America’s Third Reconstruction also parallels and echoes the Second. We usually consider the years between 1954 and 1968 as the Civil Rights Movement’s (CRM) Heroic Period. Or at least I have argued this for the last 20 years. This period between the Brown SCOTUS desegregation
decision and MLK’s assassination unfolds with a cinematic intensity. Emmett Till, Rosa Parks, Montgomery Bus Boycott, Little Rock Central HS Crisis, Greensboro, NC sit-ins and creation of SNCC, Freedom Rides, Ole Miss, Birmingham, The Fire Next Time, Medgar Evers Assassination,
March on Washington, 16th Street Baptist Church, MX Message to the Grassroots, JFK Assassination, Freedom Summer, Civil Rights Act, Selma, Voting Rights Act, Great Society, Black Power, urban rebellions, racial backlash and more have become the standard way of viewing this era.
But we should reframe and reimagining the chronology, historical actors, and intent and ambitions of this period. America’s Second Reconstruction was actually rooted in the Freedom Dreams borne out of the Great Depression, anti-colonialism at home and abroad, Double V Campaign
that tried to reimagine democracy, citizenship, dignity, and human rights on a global scale. Much of the progress we saw in the 1960s seemed closer to being achieved during the 1940s, which Black radicals connected to a panoramic tradition of political activism rooted in the
Black church, socialism, Marxism, liberal integration, nationalism, feminism, and anti-colonial and anti-imperialist organizations, groups, and activism, organized movements to disrupt White Supremacy domestically and internationally. The activism of Ella Baker, WEB DuBois, Paul
Robeson, Claudia Jones, Vicki Garvin, and so many others paved the way for #MLK #MX and the generation of lore familiar civil rights/Black Power leaders and icons.

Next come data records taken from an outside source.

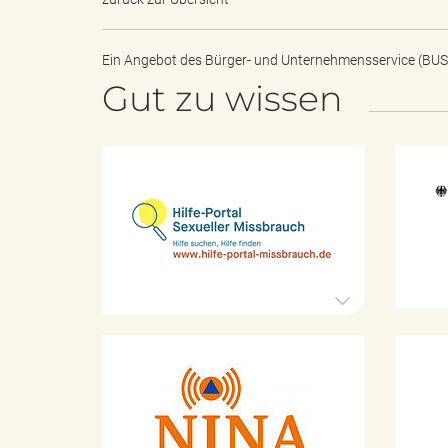
k
Ein Angebot des
Bürger- und Unternehmensservice (BUS
Gut zu wissen
u
H
n
i
l
f
e
g
-
P
o
r
t
f
K
a
a
l
t
S
a
e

These radical internationalists charged the US with human rights violations at home and abroad, challenged the
growing and destructive belief in an American Exceptionalism rooted in Big Lies based on Black dehumanization and willful amnesia about the cost of racial slavery in the past and present, and utilized labor, religious, educational, artistic, civic, agricultural, and social tools
to organize, cajole, threaten, harass, and force a national policy and political epiphany around Black citizenship and dignity. Cold War liberalism jailed, incarcerated, deported, bankrupted, and murdered and scapegoated these heroes. So by the time we get to the more familiar
cast of church leaders, those who Malcolm X accused to being too busy singing when they should have been swinging, we have obscured so much of this larger history. We do this to our detriment becoming doomed to repeating the same mistakes, with increasingly disastrous results.